TITLE>Social Summit Article
The Earth Times

Slouching Toward Denmark. What's New?

By Adil Najam
The Earth Times, Vol. VIII, No. 4, March 5, 1995.


This was originally submitted under the suggested title "How to Measure Copenhagen's Failure (or Susscess)?" What appears below is the original submission which may have been editorially, but not substantively changed for publication. To send comments or request hard copies of this, or my other publications, please send email to anajam@mit.edu.


In barely a matter of days, more than a hundred national leaders will gather in Copenhagen for yet another mega-photo-op. They will come from all corners of the world. They will vow to eradicate poverty and injustice. They will pledge to create a better, kinder, gentler world. They will give moving speeches. And then, they will go back. NGO globe-trotters will also come. They will express their anger, their concern, their hopes, their frustrations. They will reaffirm their commitment. They, too, will make pledges. They, too, will fraternize (or `network' in NGO-speak). And then, they too will leave. And the international set-the UN, the World Bank, the BINGOs (Big-International-NGOs)-will also be there. In fact, the very same people you saw at Cairo, at Rio, and will be seeing at Beijing will be making the rounds at Copenhagen-many of them will be making the very same speeches they have been making for so many years. And then, they too will leave. They will all go their separate ways. Only to get together, all too soon, at the next conference. To make the same speeches, the same promises, the same commitments again, and again, and yet again.

Yet, the marginalized, dispossessed millions in whose name the whole extravaganza is being staged will never know what happened at Copenhagen. For most part, they do not even know where Copenhagen is-and, frankly, given the misery and squalor that they call life, they couldn't care less. What is infinitely more important is that whatever happens at Copenhagen is not likely to make the smallest difference in their lives.
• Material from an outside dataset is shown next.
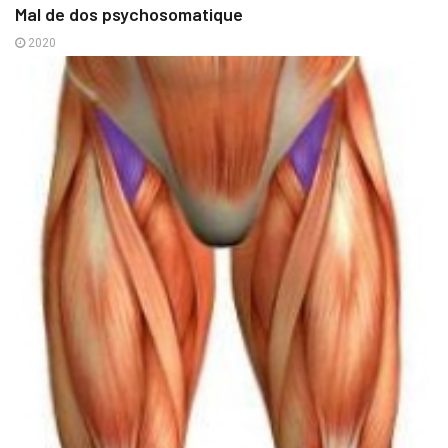
Mal de dos psychosomatique
2020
If the experience of Rio and Cairo-and of Stockholm, Bucharest, Mexico City, and Alma Ata before them-is anything to go by, the World Social Summit for Development (WSSD) in Copenhagen will certainly be yet another gala event. Unfortunately it is likely to be exactly that, and no more. Maybe, just maybe, these conferences have taken a life of their own-the event has become larger than the goal. Maybe, just maybe, it is time to stop `conferencing' and start `implementing'. While government types do the `conference round' for a living, NGOs are getting hooked on playing `diplomat.' Indeed, getting interviewed by CNN at Copenhagen is far more glamorous than getting you hands dirty in Jhang. But maybe, just maybe, it is time we accepted the fact that true change comes about much more from the latter than the former.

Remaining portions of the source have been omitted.